Thank you all, and please understand why I am choosing to make this decision. I am still going to be on the server, and other social media platforms..but I must leave here in order to regain the meekness I had before...I want to regain the humbleness I had when I first came to the community..and I hope when I return y'all would be open to accepting me back...I closed off my account so that no one could contact me on here...anyway. If the staff wants proof that I TheCooki3Cat said and mean this I will log on to give my validation and take my leave.

This is my farewell to you all....I wish you all the absolute best.

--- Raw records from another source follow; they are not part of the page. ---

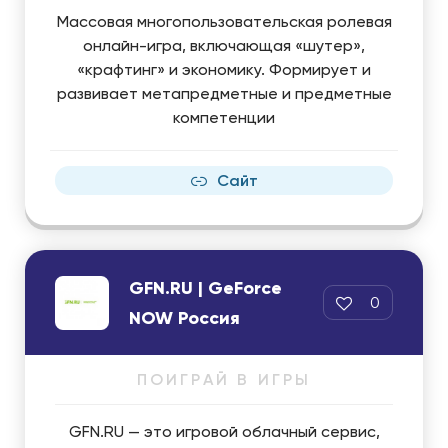
Массовая многопользовательская ролевая
онлайн-игра, включающая «шутер»,
«крафтинг» и экономику. Формирует и
развивает метапредметные и предметные
компетенции
Сайт
GFN.RU | GeForce
0
NOW Россия
ПОИГРАЙ В ИГРЫ
GFN.RU — это игровой облачный сервис,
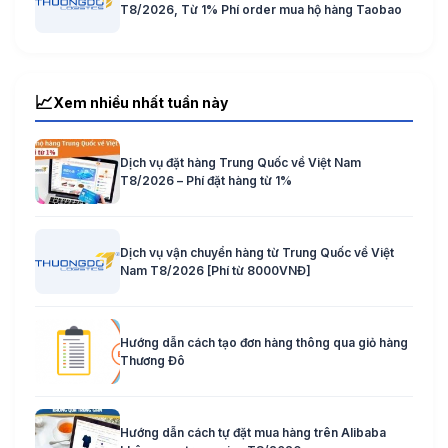
T8/2026, Từ 1% Phí order mua hộ hàng Taobao
📈
Xem nhiều nhất tuần này
Dịch vụ đặt hàng Trung Quốc về Việt Nam
T8/2026 – Phí đặt hàng từ 1%
Dịch vụ vận chuyển hàng từ Trung Quốc về Việt
Nam T8/2026 [Phí từ 8000VNĐ]
Hướng dẫn cách tạo đơn hàng thông qua giỏ hàng
Thương Đô
Hướng dẫn cách tự đặt mua hàng trên Alibaba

Sending and Leaving with lots of love, Cookie
 
And if anyone has a comment or reply that you would like for me to tell cookie (if y'all don't have her socials) let ya girl know and I will tell her. Thank y'all for being nice to my sis, and for being her friend in the short period of time she was here.
View reply.
 
This was all asked for and said by TheCooki3Cat, she asks that y'all understand and accept her choice.

I want to apologize to everyone for the way I acted the few months I was here. I never realized how much of a bad person I was being until I left. I want to ask that everyone forgives me and understands why I'm making this decision.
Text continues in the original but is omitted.